There are many ways to distinguish between the two major political parties in the United States, but one of the more obvious ways is in how they choose to implode. Democrats, for example, tend to implode in slow motion, when their own aimless, plodding inertia turns them into lugubrious and easy targets for the right wing media, which scurries around them, draping yet another thin, disingenuous stratum of “they’re socialist grandmother killers!” over them until the whole sludgy edifice collapses from the accumulated weight, and the Democrats are crushed underneath. Republicans, on the other hand, implode like old, fat, gassy stars, when the depleted fuel of their empty ideology can’t sustain further inward pressure from their personal idiocy, and the whole mess sucks down and then spectacularly erupts into a blazing display of abject stupidity.
But he’s not through with Barton and the Republicans.
And then you have something like what happened yesterday, when Texas representative and ranking Republican member of the house’s energy and commerce committee Joe Barton apologized to BP for having to endure the “shakedown” of agreeing to put $20 billion in an escrow account to help pay for the damages the company inflicted on the Gulf of Mexico. Shortly thereafter Barton was forced by the Republican leadership both to apologize for his apology and to retract it, which he did, in exactly the same manner a 10-year-old boy whose mother is standing behind him with a well-used wooden spoon apologizes to his sister for putting a dog turd in her bed. Barton didn’t apologize because he felt he did or said anything wrong; he did it because the alternative — losing his standing on the energy and commerce committee — would be more painful.

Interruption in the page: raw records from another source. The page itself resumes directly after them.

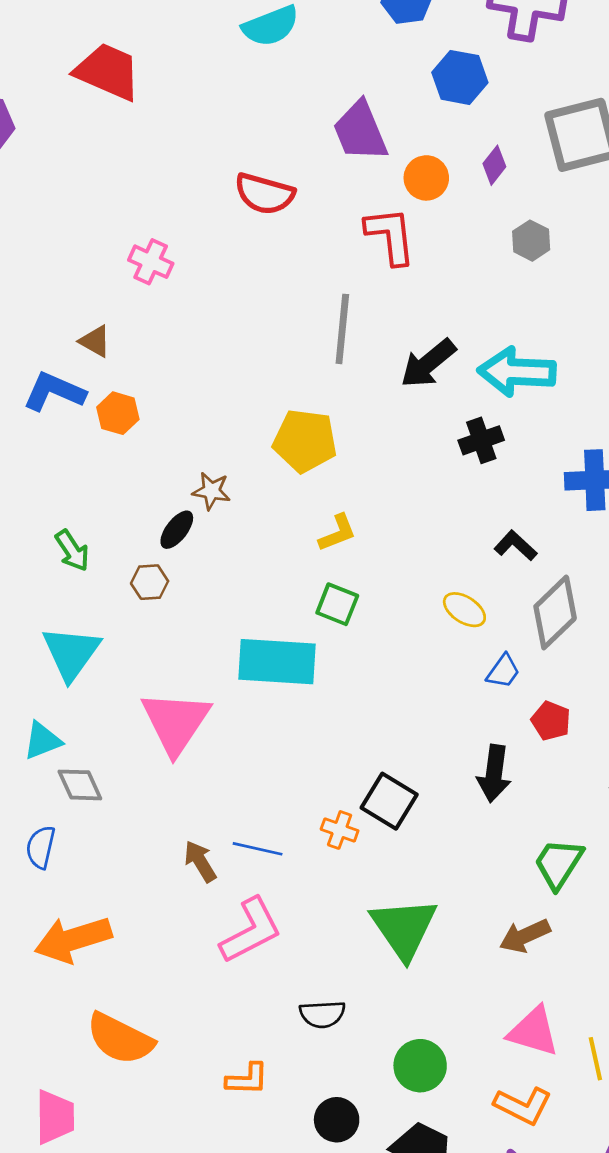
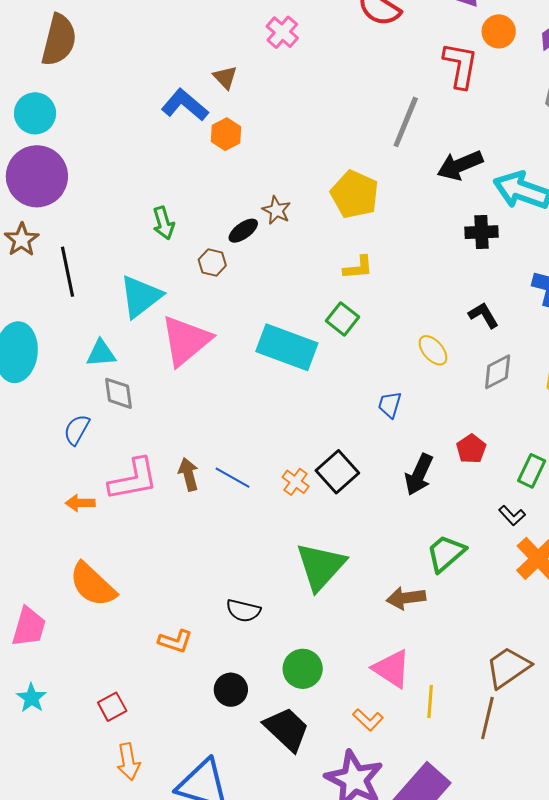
gray diamond: (555, 612) -> (498, 372), size x0.7
blue trapezoid: (503, 671) -> (390, 405), moved, turned 144
pink triangle: (176, 722) -> (186, 340), moved
pink L-shape: (251, 931) -> (133, 479), moved
orange arrow: (73, 939) -> (80, 503), size x0.5
orange L-shape: (523, 1106) -> (368, 720), size x0.7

It’s this fact which is the real problem for the Republicans. The Republican leadership is righteously pissed off at Barton at the moment, but the question not answered is: Is it pissed off because he said something that does not reflect the Republican point of view on the escrow account, or is it pissed off because Barton, the House GOP point man on energy, was stupid enough to say it out loud at a congressional hearing?
I think we know the answer to that one. The Republican party has always been the party of the oligarchs and so Barton’s remarks were damaging at a time the are trying to convince the populist tea party otherwise.